Until recently, I believed, with Richard Heeks quoted below, that radio is found in more homes (at the BOP or all) than phones and TVs. Survey data from the BOP at three countries that account for the world’s greatest concentration of poor people (Pakistan, India and Bangladesh) tell a story that contradicts the common wisdom. In India, 58% of BOP households have TVs, while only 32% have radios. And some kind of phone in the household? 45%!  In all six countries, TV is present in more BOP households than radios.  And radio is less a player in TOP households, who have probably relegated it to the car.

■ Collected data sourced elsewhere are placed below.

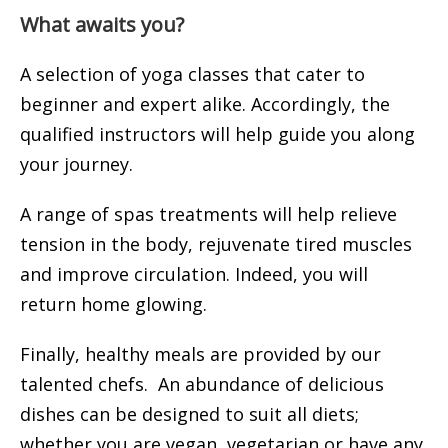
What awaits you?
A selection of yoga classes that cater to
beginner and expert alike. Accordingly, the
qualified instructors will help guide you along
your journey.
A range of spas treatments will help relieve
tension in the body, rejuvenate tired muscles
and improve circulation. Indeed, you will
return home glowing.
Finally, healthy meals are provided by our
talented chefs. An abundance of delicious
dishes can be designed to suit all diets;
whether you are vegan, vegetarian or have any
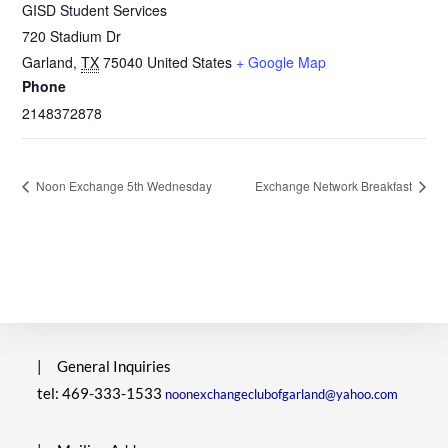
GISD Student Services
720 Stadium Dr
Garland
,
TX
75040
United States
+ Google Map
Phone
2148372878
Noon Exchange 5th Wednesday
Exchange Network Breakfast
|
General Inquiries
tel: 469-333-1533
noonexchangeclubofgarland@yahoo.com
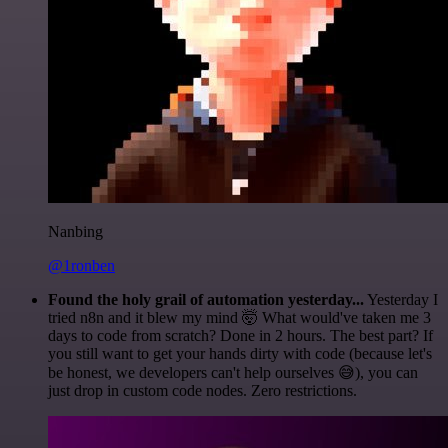
Nanbing
@1ronben
Found the holy grail of automation yesterday...
Yesterday I
tried n8n and it blew my mind 🤯 What would've taken me 3
days to code from scratch? Done in 2 hours. The best part? If
you still want to get your hands dirty with code (because let's
be honest, we developers can't help ourselves 😅), you can
just drop in custom code nodes. Zero restrictions.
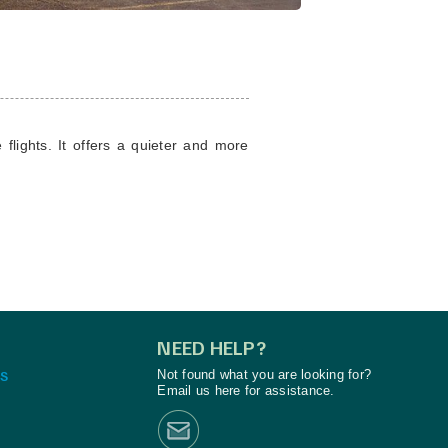
flights. It offers a quieter and more
NEED HELP?
S
Not found what you are looking for?
Email us here for assistance.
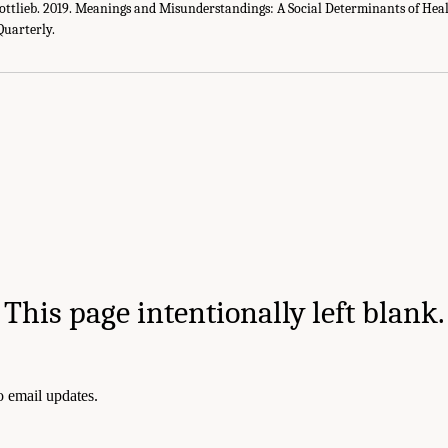
ottlieb. 2019. Meanings and Misunderstandings: A Social Determinants of Heal
Quarterly.
This page intentionally left blank.
to email updates.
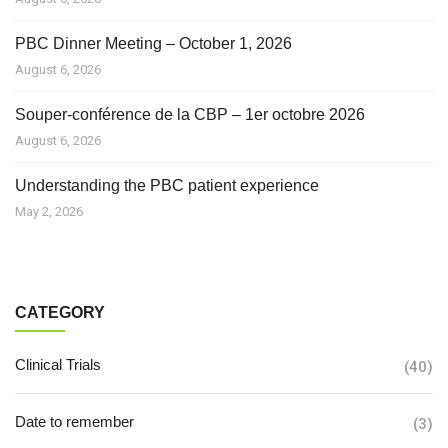
PBC Dinner Meeting – October 1, 2026
August 6, 2026
Souper-conférence de la CBP – 1er octobre 2026
August 6, 2026
Understanding the PBC patient experience
May 2, 2026
CATEGORY
Clinical Trials
(40)
Date to remember
(3)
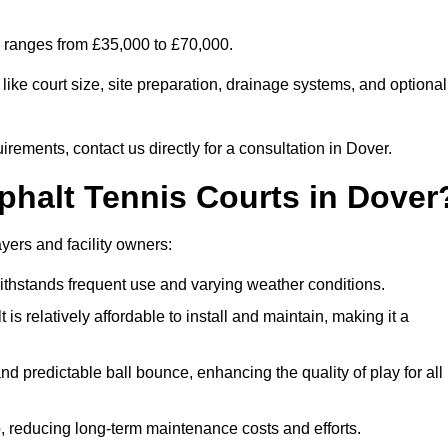
er ranges from £35,000 to £70,000.
ike court size, site preparation, drainage systems, and optional
irements, contact us directly for a consultation in Dover.
phalt Tennis Courts in Dover
yers and facility owners:
 withstands frequent use and varying weather conditions.
s relatively affordable to install and maintain, making it a
and predictable ball bounce, enhancing the quality of play for all
 reducing long-term maintenance costs and efforts.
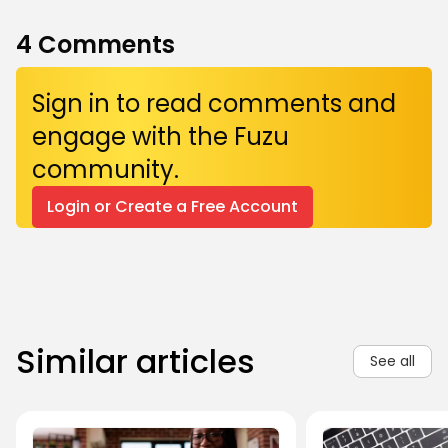
4
Comments
Sign in to read comments and
engage with the Fuzu
community.
Login or Create a Free Account
Similar articles
See all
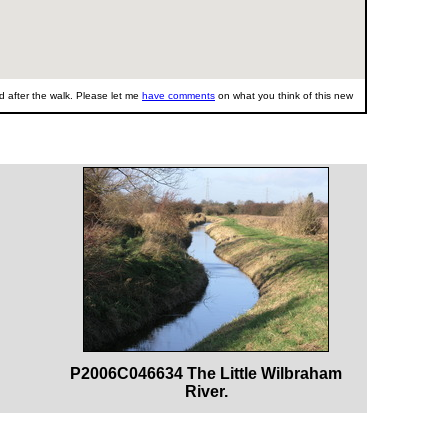
 after the walk. Please let me
have comments
on what you think of this new
P2006C046634 The Little Wilbraham
River.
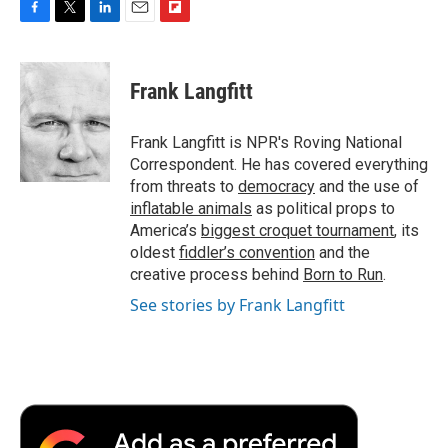
F
T
L
E
F
a
w
i
m
l
c
i
n
a
i
e
t
k
i
p
Frank Langfitt
b
t
e
l
b
o
e
d
o
o
r
I
a
Frank Langfitt is NPR's Roving National
k
n
r
Correspondent. He has covered everything
d
from threats to
democracy
and the use of
inflatable animals
as political props to
America’s
biggest croquet tournament
, its
oldest
fiddler’s convention
and the
creative process behind
Born to Run
.
See stories by Frank Langfitt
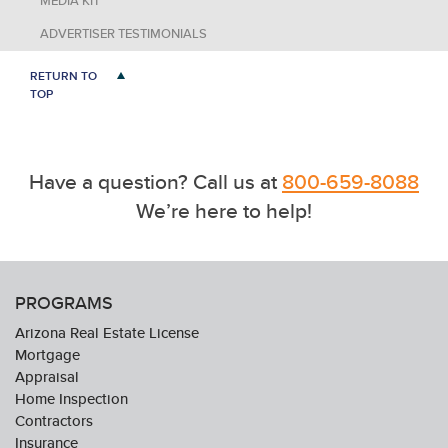
MEDIA KIT
ADVERTISER TESTIMONIALS
RETURN TO
TOP
Have a question? Call us at
800-659-8088
We’re here to help!
PROGRAMS
Arizona Real Estate License
Mortgage
Appraisal
Home Inspection
Contractors
Insurance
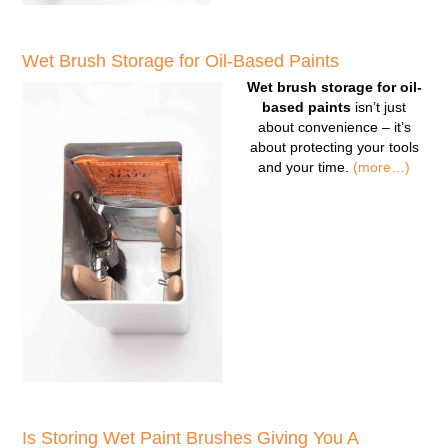
Wet Brush Storage for Oil-Based Paints
Wet brush storage for oil-
based paints
isn’t just
about convenience – it’s
about protecting your tools
and your time.
(more…)
Is Storing Wet Paint Brushes Giving You A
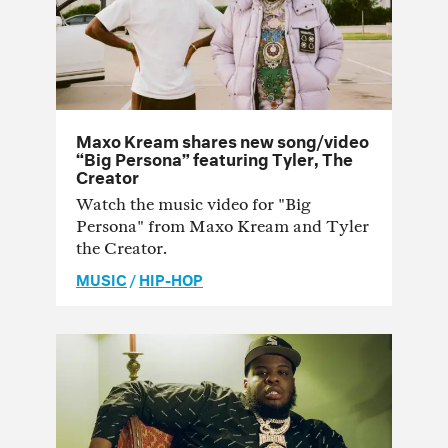
Maxo Kream shares new song/video
“Big Persona” featuring Tyler, The
Creator
Watch the music video for "Big
Persona" from Maxo Kream and Tyler
the Creator.
MUSIC
/
HIP-HOP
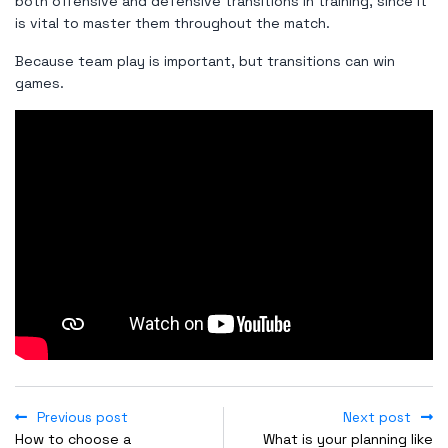
both offensive and defensive transitions in training, since it
is vital to master them throughout the match.
Because team play is important, but transitions can win
games.
Previous post
Next post
How to choose a
What is your planning like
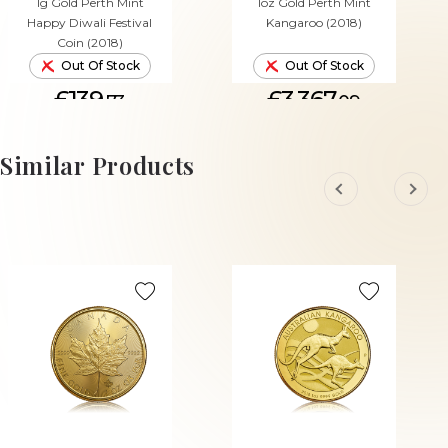
1g Gold Perth Mint
1oz Gold Perth Mint
Happy Diwali Festival
Kangaroo (2018)
Coin (2018)
Out Of Stock
Out Of Stock
£139.
£3,367.
73
09
Similar Products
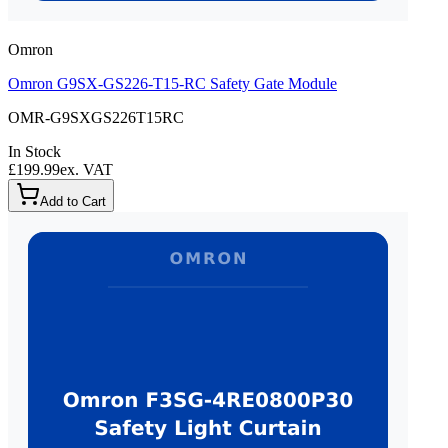
Omron
Omron G9SX-GS226-T15-RC Safety Gate Module
OMR-G9SXGS226T15RC
In Stock
£199.99
ex. VAT
Add to Cart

Finally, some have asked if the Internet should be the focus or if developers should look at where the poor have already “voted with their wallets” and see whether the simpler, cheaper technologies already in use can deliver sufficient ICT functionality to make a difference. Rather than wait for handset and bandwidth upgrades to allow mobile Internet access, we must determine what can be achieved for development through calls and SMS and, possibly, older technologies. Access figures are hard to come by, but we can estimate that something like 80 percent of the population in developing countries has access to a radio, 50 percent to a television.2,3 Early in ICT4D’s history, these statistics prompted the swift reinterpretation of ICT to incorporate radio and television, and foreshadowed the role convergence would play in ICT4D 2.0. Looking at the technologies that already penetrate—mobiles, radios, televisions—developers must now seek ways to add computing and Internet functionality.

5 Comments


  1. This is one of the most common arguments I hear in the developed world, militating against an urgent emphasis of mobile phones as a tool for peacebuilding and other processes, including development.

    Thanks a ton for this research.

  2. Do you have high(er) resolution image of the bar graph?